Leakey denies being here to raise money for the party: "I'm here to get my legs adjusted. I think it would be a mistake to seek money abroad. Kenya has enough money for a party of this kind to be financially secure from its own resources in its own country."
The suspicion he will find hardest to shake off, however, is that he is waging a personal campaign against Moi. The president was once his close friend, but failed to stand by him when Leakey forced one showdown too many. "I had a relationship with Moi until last week," says Leakey. "He got frightfully cross when I resigned from wildlife, but we sorted it out. My purpose in this whole thing is being deliberately misrepresented and misconstrued.
"My concern is the collapsing standard of public service, the deterioration of public life, corruption and mismanagement. If Kanu [the ruling party] and Mr Moi will do something about it, I'll be happy to fight alongside them. If they won't, I want somebody else to do it."
Nobody outside Kenya's ruling circle would dispute that something needs to be done. Foreign aid was restored only last December, after being withdrawn in 1991 to force Moi to make political and economic reforms. Although free elections were held in 1992, the government continues to behave as though it were running a one-party state, and donors have scheduled a meeting in July to review the position.
"From 1992 until the end of last year there was a lot of improvement in freedom of expression," says Leakey. "But since the new year, repression has gone up. Many more people have been taken into detention; the sedition laws are being used. "
Others who have challenged the system, such as Robert Ouko, a former foreign minister, have been killed, and members of Leakey's own family have expressed fears for his safety. "I sincerely hope they are wrong," he says. "None the less, my concerns for Kenya are such that fear for my life will not make me drop these issues."

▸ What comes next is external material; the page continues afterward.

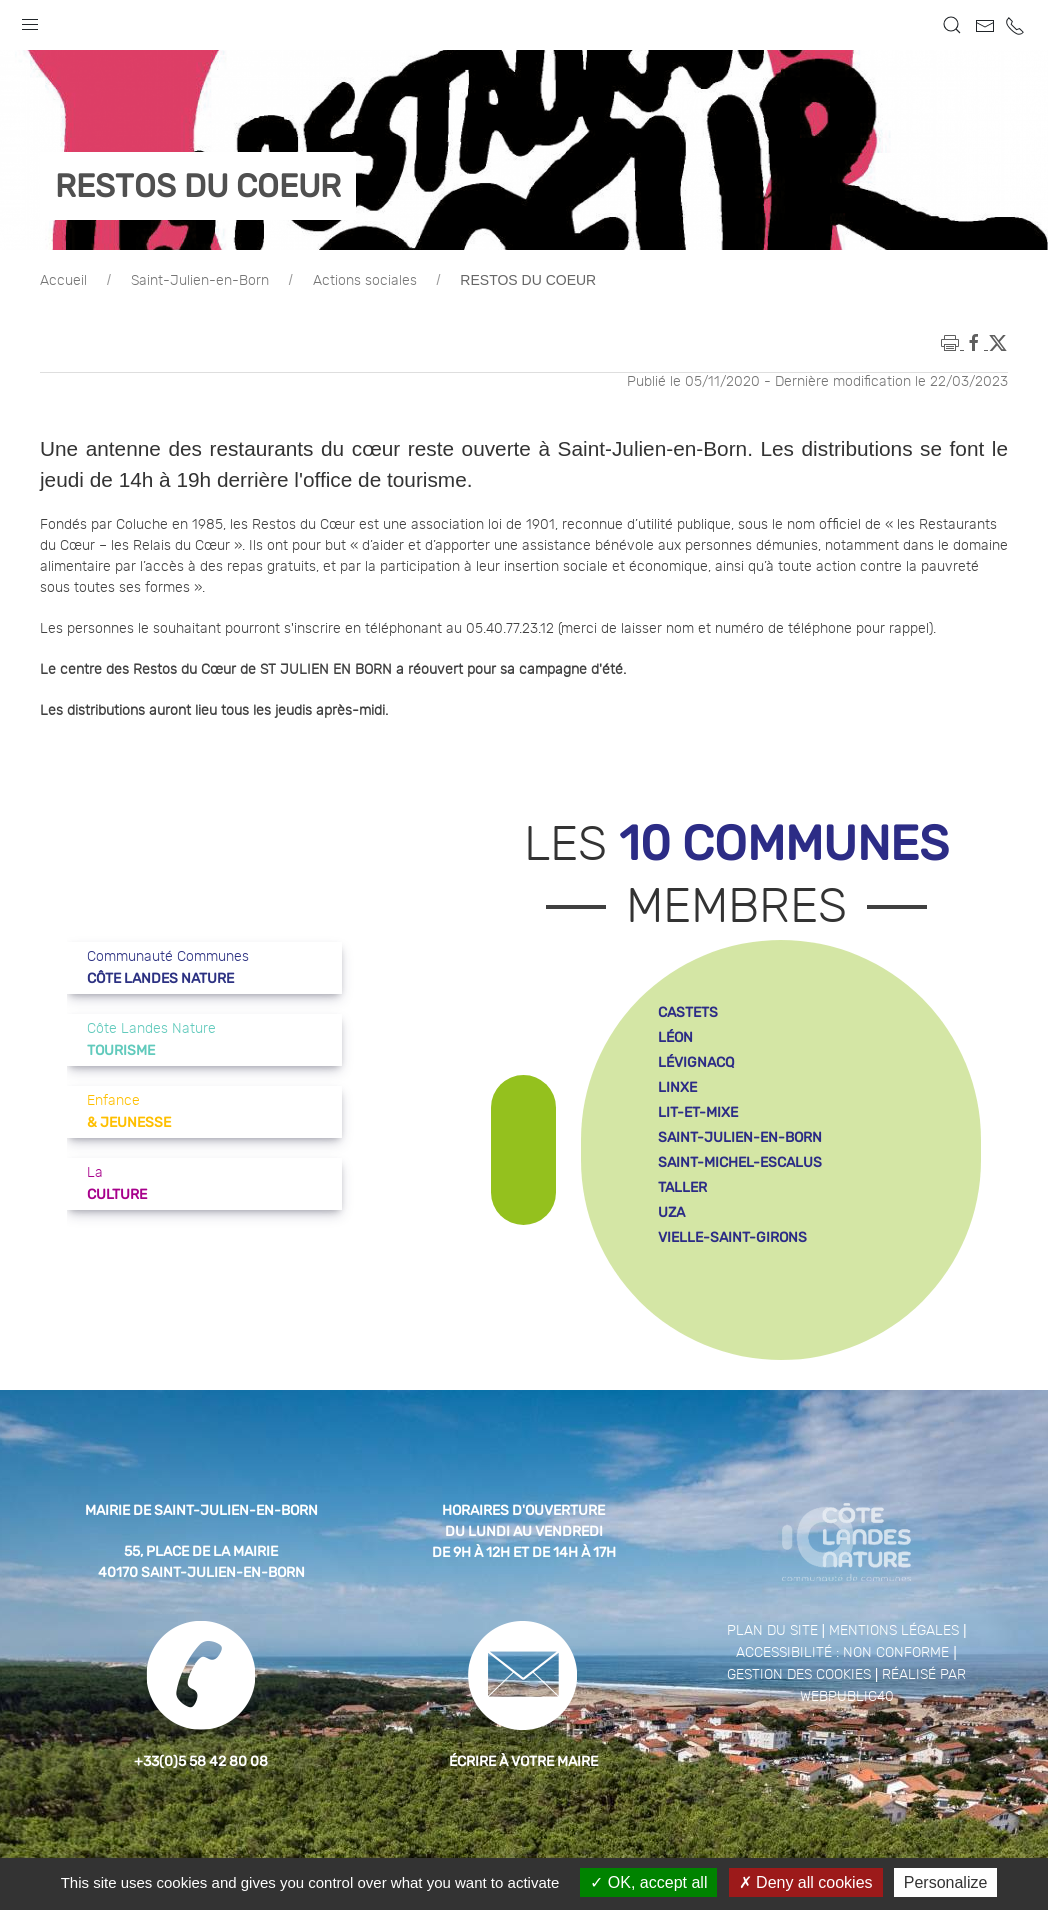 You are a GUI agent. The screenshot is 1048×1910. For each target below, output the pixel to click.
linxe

When Leakey is deploying his celebrated charm, it is easy to forget he is not on a one-man crusade. He admits it is possible that, far from becoming leader, it might be necessary for him to stay out of the new party altogether to prevent it being seen as his personal vehicle.
Could he ever be happy as a member of someone else's team? "It depends on what you are trying to do. If you are running a wildlife service which has been held back by years of corruption and shortages of everything, then you work one way. If you are trying to work with a group of people, on behalf of a group of people, then you work another. People say I ran the wildlife service very well, but they should not assume that's how I run everything."
The veteran confrontationist smiles wickedly, and adds: "I can be a bully, but I don't have to be a bully."